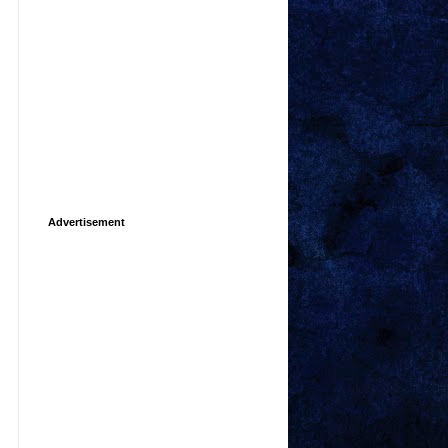
Advertisement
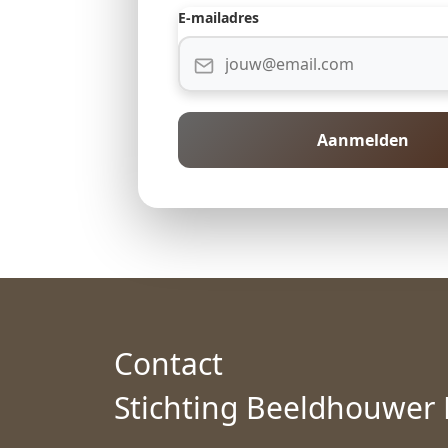
E-mailadres
Aanmelden
Contact
Stichting Beeldhouwer 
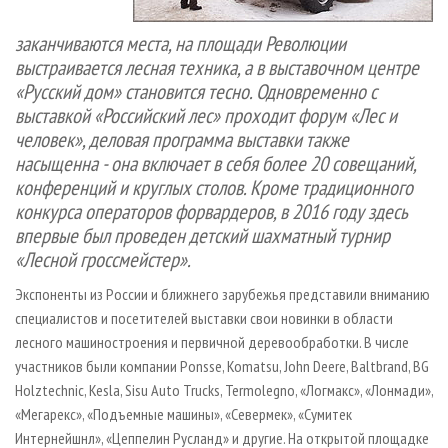
заканчиваются места, на площади Революции
выстраивается лесная техника, а в выставочном центре
«Русский дом» становится тесно. Одновременно с
выставкой «Российский лес» проходит форум «Лес и
человек», деловая программа выставки также
насыщенна - она включает в себя более 20 совещаний,
конференций и круглых столов. Кроме традиционного
конкурса операторов форвардеров, в 2016 году здесь
впервые был проведен детский шахматный турнир
«Лесной гроссмейстер».
Экспоненты из России и ближнего зарубежья представили вниманию
специалистов и посетителей выставки свои новинки в области
лесного машиностроения и первичной деревообработки. В числе
участников были компании Ponsse, Komatsu, John Deere, Baltbrand, BG
Holztechnic, Kesla, Sisu Auto Trucks, Termolegno, «Логмакс», «Лонмади»,
«Мегарекс», «Подъемные машины», «Севермек», «Сумитек
Интернейшнл», «Цеппелин Русланд» и другие. На открытой площадке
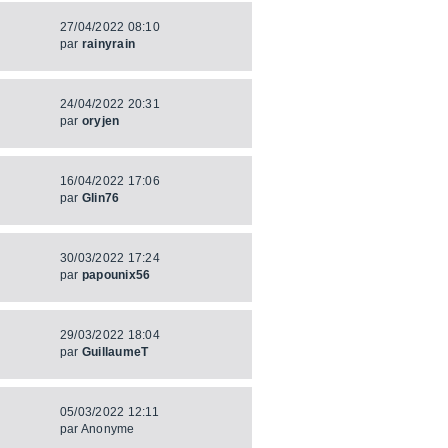
27/04/2022 08:10
par
rainyrain
24/04/2022 20:31
par
oryjen
16/04/2022 17:06
par
Glin76
30/03/2022 17:24
par
papounix56
29/03/2022 18:04
par
GuillaumeT
05/03/2022 12:11
par
Anonyme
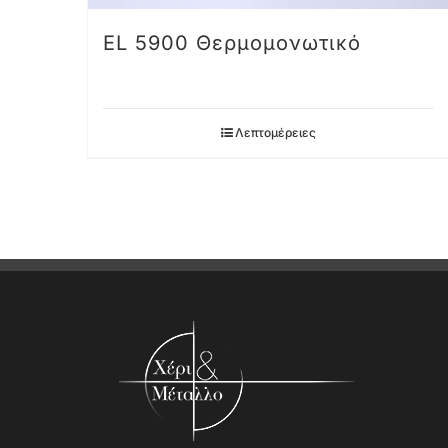
EL 5900 Θερμομονωτικό
Λεπτομέρειες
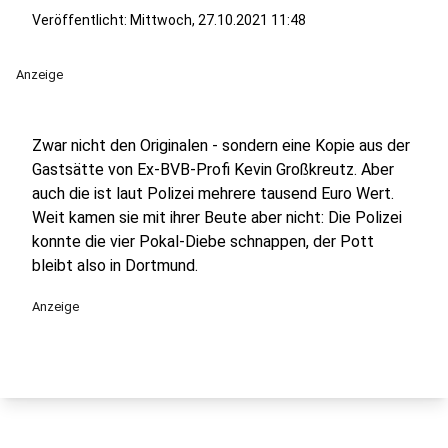
Veröffentlicht:
Mittwoch, 27.10.2021 11:48
Anzeige
Zwar nicht den Originalen - sondern eine Kopie aus der
Gastsätte von Ex-BVB-Profi Kevin Großkreutz. Aber
auch die ist laut Polizei mehrere tausend Euro Wert.
Weit kamen sie mit ihrer Beute aber nicht: Die Polizei
konnte die vier Pokal-Diebe schnappen, der Pott
bleibt also in Dortmund.
Anzeige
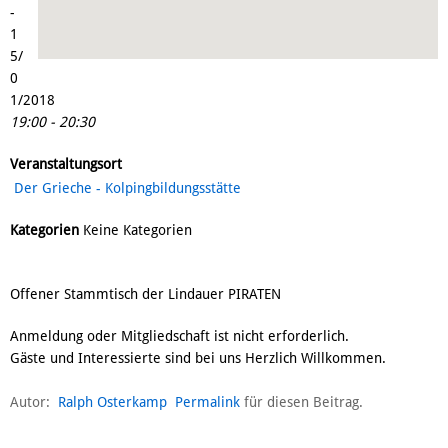
-
1
5/
0
1/2018
19:00 - 20:30
Veranstaltungsort
Der Grieche - Kolpingbildungsstätte
Kategorien
Keine Kategorien
Offener Stammtisch der Lindauer PIRATEN
Anmeldung oder Mitgliedschaft ist nicht erforderlich.
Gäste und Interessierte sind bei uns Herzlich Willkommen.
Autor:
Ralph Osterkamp
Permalink
für diesen Beitrag.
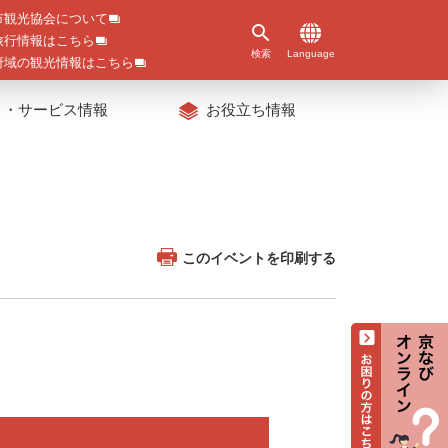
市観光協会について
旅行情報はこちら
検索
Language
府域の観光情報はこちら
ト・サービス情報
お役立ち情報
このイベントを印刷する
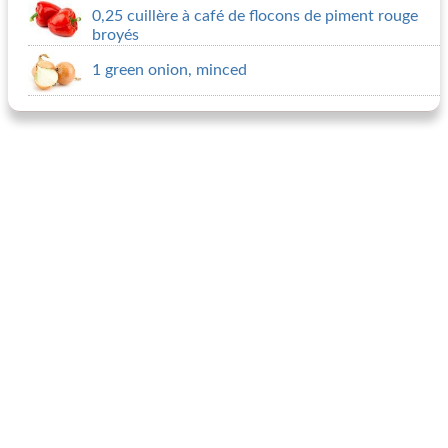
0,25 cuillère à café de flocons de piment rouge
broyés
1 green onion, minced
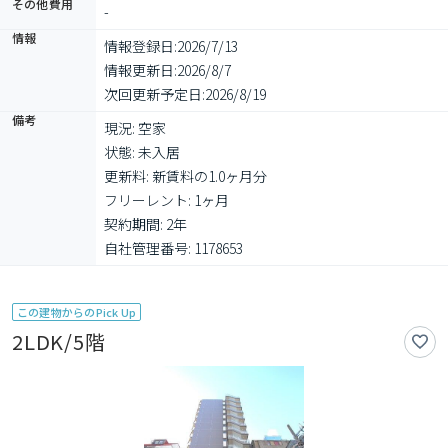
その他費用
-
情報
情報登録日:
2026/7/13
情報更新日:
2026/8/7
次回更新予定日:
2026/8/19
備考
現況: 空家

状態: 未入居

更新料: 新賃料の1.0ヶ月分

フリーレント: 1ヶ月

契約期間: 2年

自社管理番号: 1178653
この建物からのPick Up
2LDK/5階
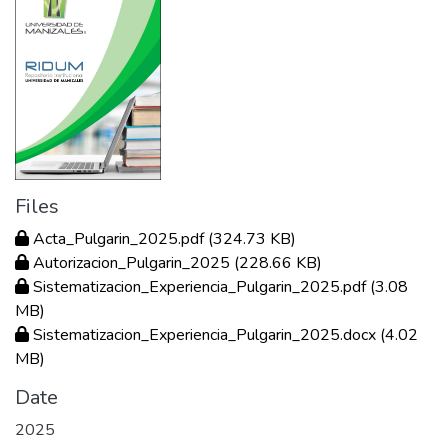
Files
Acta_Pulgarin_2025.pdf
(324.73 KB)
Autorizacion_Pulgarin_2025
(228.66 KB)
Sistematizacion_Experiencia_Pulgarin_2025.pdf
(3.08
MB)
Sistematizacion_Experiencia_Pulgarin_2025.docx
(4.02
MB)
Date
2025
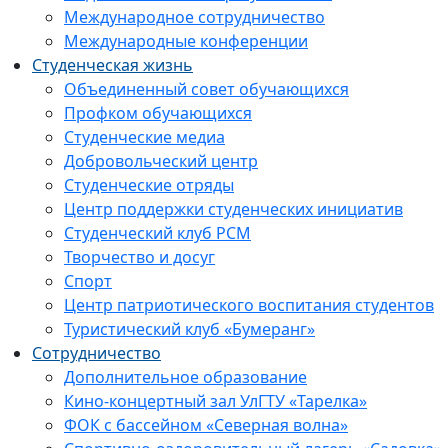
Международное сотрудничество
Международные конференции
Студенческая жизнь
Объединенный совет обучающихся
Профком обучающихся
Студенческие медиа
Добровольческий центр
Студенческие отряды
Центр поддержки студенческих инициатив
Студенческий клуб РСМ
Творчество и досуг
Спорт
Центр патриотического воспитания студентов
Туристический клуб «Бумеранг»
Сотрудничество
Дополнительное образование
Кино-концертный зал УлГТУ «Тарелка»
ФОК с бассейном «Северная волна»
-- -- --
## TASK REQUIREMENTS:
Pictures stay out. Copy exactly, and only, the lines from the one containing "Offener Stammtisch der Lindauer PIRATEN" through the end of the data.

## ANSWER SECTION:
Offener Stammtisch der Lindauer PIRATEN
Anmeldung oder Mitgliedschaft ist nicht erforderlich.
Gäste und Interessierte sind bei uns Herzlich Willkommen.
Autor:
Ralph Osterkamp
Permalink
für diesen Beitrag.
市観光協会について
旅行情報はこちら
検索
Language
府域の観光情報はこちら
ト・サービス情報
お役立ち情報
このイベントを印刷する
0,25 cuillère à café de flocons de piment rouge
broyés
1 green onion, minced
その他費用
-
情報
情報登録日:
2026/7/13
情報更新日:
2026/8/7
次回更新予定日:
2026/8/19
備考
現況: 空家

状態: 未入居

更新料: 新賃料の1.0ヶ月分

フリーレント: 1ヶ月

契約期間: 2年

自社管理番号: 1178653
この建物からのPick Up
2LDK/5階
Files
Acta_Pulgarin_2025.pdf
(324.73 KB)
Autorizacion_Pulgarin_2025
(228.66 KB)
Sistematizacion_Experiencia_Pulgarin_2025.pdf
(3.08
MB)
Sistematizacion_Experiencia_Pulgarin_2025.docx
(4.02
MB)
Date
2025
Международное сотрудничество
Международные конференции
Студенческая жизнь
Объединенный совет обучающихся
Профком обучающихся
Студенческие медиа
Добровольческий центр
Студенческие отряды
Центр поддержки студенческих инициатив
Студенческий клуб РСМ
Творчество и досуг
Спорт
Центр патриотического воспитания студентов
Туристический клуб «Бумеранг»
Сотрудничество
Дополнительное образование
Кино-концертный зал УлГТУ «Тарелка»
ФОК с бассейном «Северная волна»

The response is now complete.